A Rebirth in Portugal

About 18 months ago, the Jerusalem office of Masorti Olami/World Council of Conservative Judaism asked Rabbi Jules Harlow and his wife Navah to go to Lisbon.  There had been a plea from a group of Lisbon residents to send a rabbi to them to instruct them in the Jewish religion and its customs and ceremonies.  They were, they said, Bnai Anousim, descendants of Jews who in 1496 were forcibly baptized by order of Manuel I, the King of Portugal, and prevented from leaving Portugal after their “conversion.”

The Bnai Anousim described themselves as belonging to families who, through the long 500-year night of paying lip-service to the Catholicism, remained faithful in their hearts to the Jewish religion.  Now they wished to declare themselves Jews and to reunite with their religious compatriots.  With some apprehension as to what they might encounter, Rabbi Jules and Navah Harlow proceeded to Lisbon.  What they found has preoccupied their energies for the ensuing 18 months and has uplifted their own spirituality.  They recounted their experience at a recent, well-attended meeting of the Manhattan JCC.  On their first trip to Lisbon, they met 15 people, most of them in their twenties and thirties, at a Friday night Kabbalat Shabbat service in Ohel Yaakov, one of Lisbon’s two synagogues.  Ohel Yaakov was established by Polish Jews in the 1920s in in the second floor of an apartment building that was falling into disrepair.  In time the Polish Jewish community dwindled and the few remaining families welcomed the Bnai Anousim to their space.  Last Hanukkah the Bnai Anousim, led by Harlows, dedicated the synagogue in a new location.  

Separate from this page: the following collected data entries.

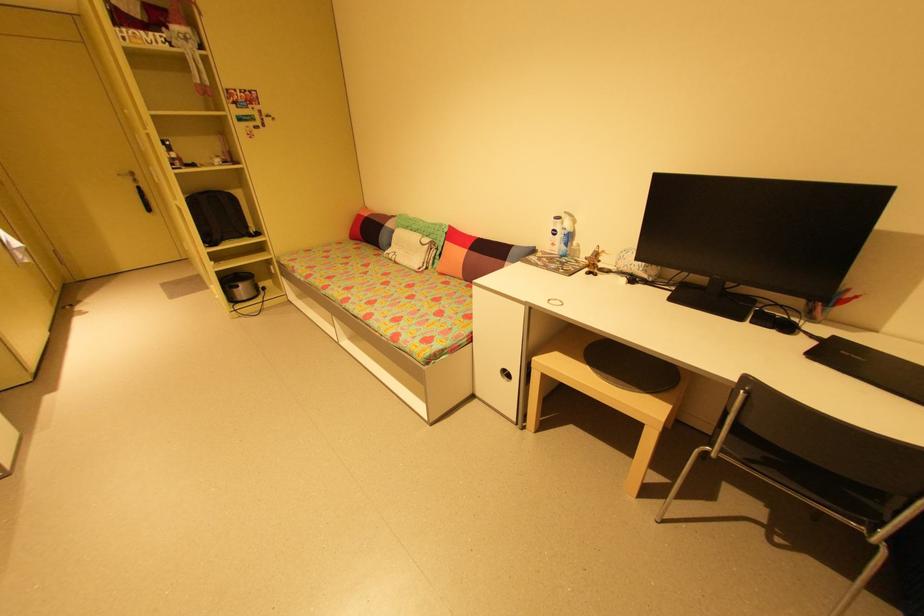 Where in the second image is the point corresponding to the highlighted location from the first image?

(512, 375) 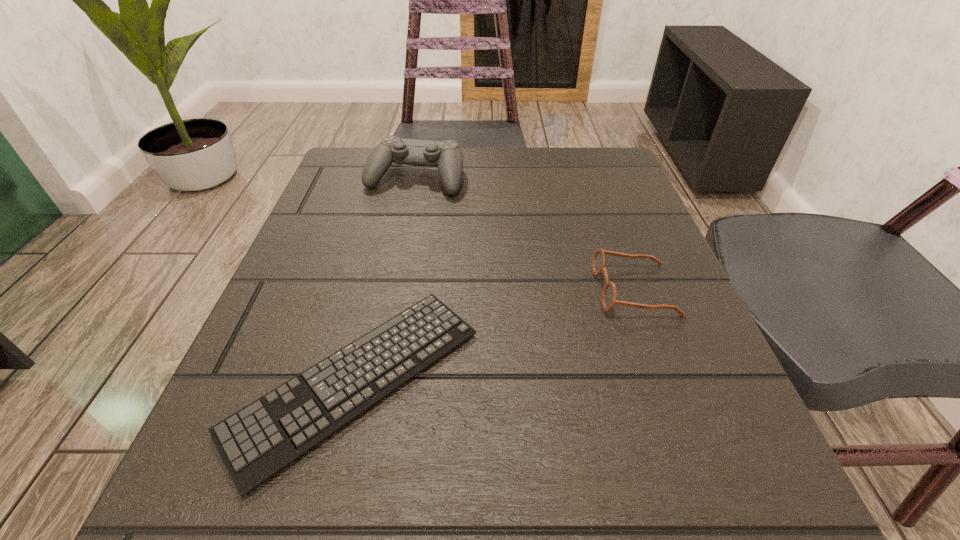 Find the location of a particular element. vacant point at the right edge is located at coordinates (649, 248).

The image size is (960, 540). What are the coordinates of `vacant space at the far left corner of the desktop` in the screenshot? It's located at (376, 186).

Locate an element on the screen. Image resolution: width=960 pixels, height=540 pixels. vacant space at the near right corner of the desktop is located at coordinates (767, 522).

Find the location of `empty space between the spectacles and the control`. empty space between the spectacles and the control is located at coordinates (525, 234).

The height and width of the screenshot is (540, 960). What are the coordinates of `free space between the computer keyboard and the farthest object` in the screenshot? It's located at (386, 279).

Find the location of a particular element. This screenshot has height=540, width=960. free space between the spectacles and the shortest object is located at coordinates (495, 335).

Identify the location of vacant space in between the rightmost object and the farthest object. (525, 234).

Where is `empty space that is in between the rightmost object and the farthest object`? The image size is (960, 540). empty space that is in between the rightmost object and the farthest object is located at coordinates (525, 234).

The height and width of the screenshot is (540, 960). Identify the location of vacant area between the control and the spectacles. (525, 234).

Where is `free space between the spectacles and the shortest object`? This screenshot has width=960, height=540. free space between the spectacles and the shortest object is located at coordinates (495, 335). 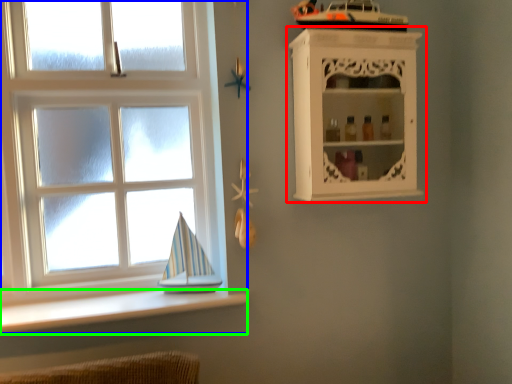 Question: Which object is positioned farthest from shelf (highlighted by a red box)? Select from window (highlighted by a blue box) and ledge (highlighted by a green box).

Choices:
 (A) window
 (B) ledge

Answer: (B) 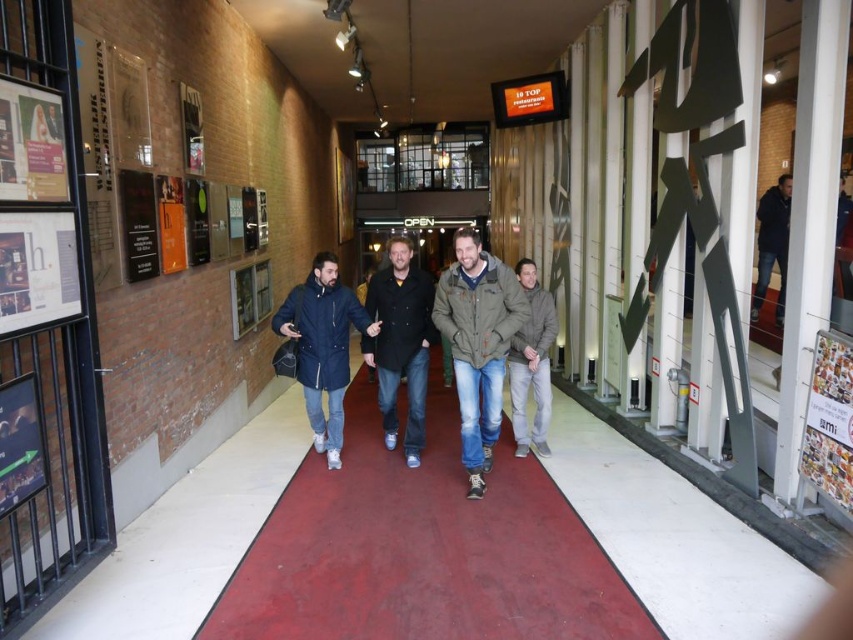 Can you confirm if green textured jacket at center is smaller than matte black coat at center?

Correct, green textured jacket at center occupies less space than matte black coat at center.

Does green textured jacket at center lie behind matte black coat at center?

No, green textured jacket at center is closer to the viewer.

Is point (490, 426) closer to camera compared to point (308, 332)?

Yes, point (490, 426) is closer to viewer.

What are the coordinates of `green textured jacket at center` in the screenshot? It's located at (479, 342).

Who is taller, green textured jacket at center or dark blue jeans at right?

Standing taller between the two is green textured jacket at center.

Does green textured jacket at center have a smaller size compared to dark blue jeans at right?

Correct, green textured jacket at center occupies less space than dark blue jeans at right.

Does point (479, 346) come behind point (759, 211)?

No, it is in front of (759, 211).

Where is `green textured jacket at center`? green textured jacket at center is located at coordinates (479, 342).

Is rubberized red carpet at center taller than matte black coat at center?

In fact, rubberized red carpet at center may be shorter than matte black coat at center.

Image resolution: width=853 pixels, height=640 pixels. What do you see at coordinates (422, 550) in the screenshot?
I see `rubberized red carpet at center` at bounding box center [422, 550].

Find the location of `rubberized red carpet at center`. rubberized red carpet at center is located at coordinates (422, 550).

The only other synagogue in Lisbon is Shaare Tikvah, a Sephardic synagogue established by Moroccan and other North African Jews.  Unfortunately, Shaare Tikvah did not welcome the Bnai Anousim into their synagogue, which should naturally have been their home.  (My own research has indicated that there may be an historical reason for this rejection.  In 1492, when Spain expelled half of its Jewish population, those who left to avoid converting to Catholicism – especially those who fled to Morocco where they suffered greatly – had great disdain for those who, in their opinion, took the easy way out by staying in Spain and converting.)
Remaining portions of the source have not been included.